Whereas for device_embedded.c, the "sync device" is replaced with the multithreaded "task device", which uses a "task executor":

...
iree_task_executor_t* executor = NULL;
iree_host_size_t executor_count = 0;
iree_status_t status =
    iree_task_executors_create_from_flags(iree_allocator_system(),
                                          1, &executor, &executor_count);
IREE_ASSERT_EQ(count, 1, "NUMA unsupported");

iree_string_view_t identifier = iree_make_cstring_view("local-task");
if (iree_status_is_ok(status)) {
  // Create the device.
  status = iree_hal_task_device_create(identifier, &params,
                                       /*queue_count=*/1, &executor,
                                       /*loader_count=*/1, &loader,
                                       iree_allocator_system(), device);

An example that utilizes a higher-level driver registry is in device_vulkan.c

Load device-specific bytecode module

To avoid the file IO, the bytecode module is converted into a data stream (module_data) that's embedded in the executable.

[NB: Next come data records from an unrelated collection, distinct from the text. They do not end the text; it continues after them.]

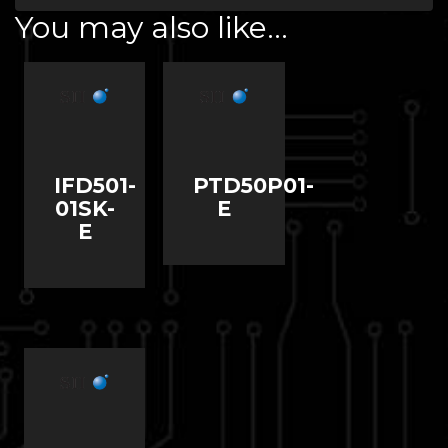
You may also like…
IFD501-
PTD50P01-
01SK-
E
E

The same strategy can be applied to build applications for the embedded systems without a proper file IO.

Generic platform support

Some of the devices in this sample support a generic platform (or the machine mode without an operating system). For example, device_vmvx_sync should support any architecture that IREE supports, and device_embedded_sync should support any architecture that supports llvm-cpu codegen target backend (may need to add the bytecode module data if it is not already in device_embedded_sync.c).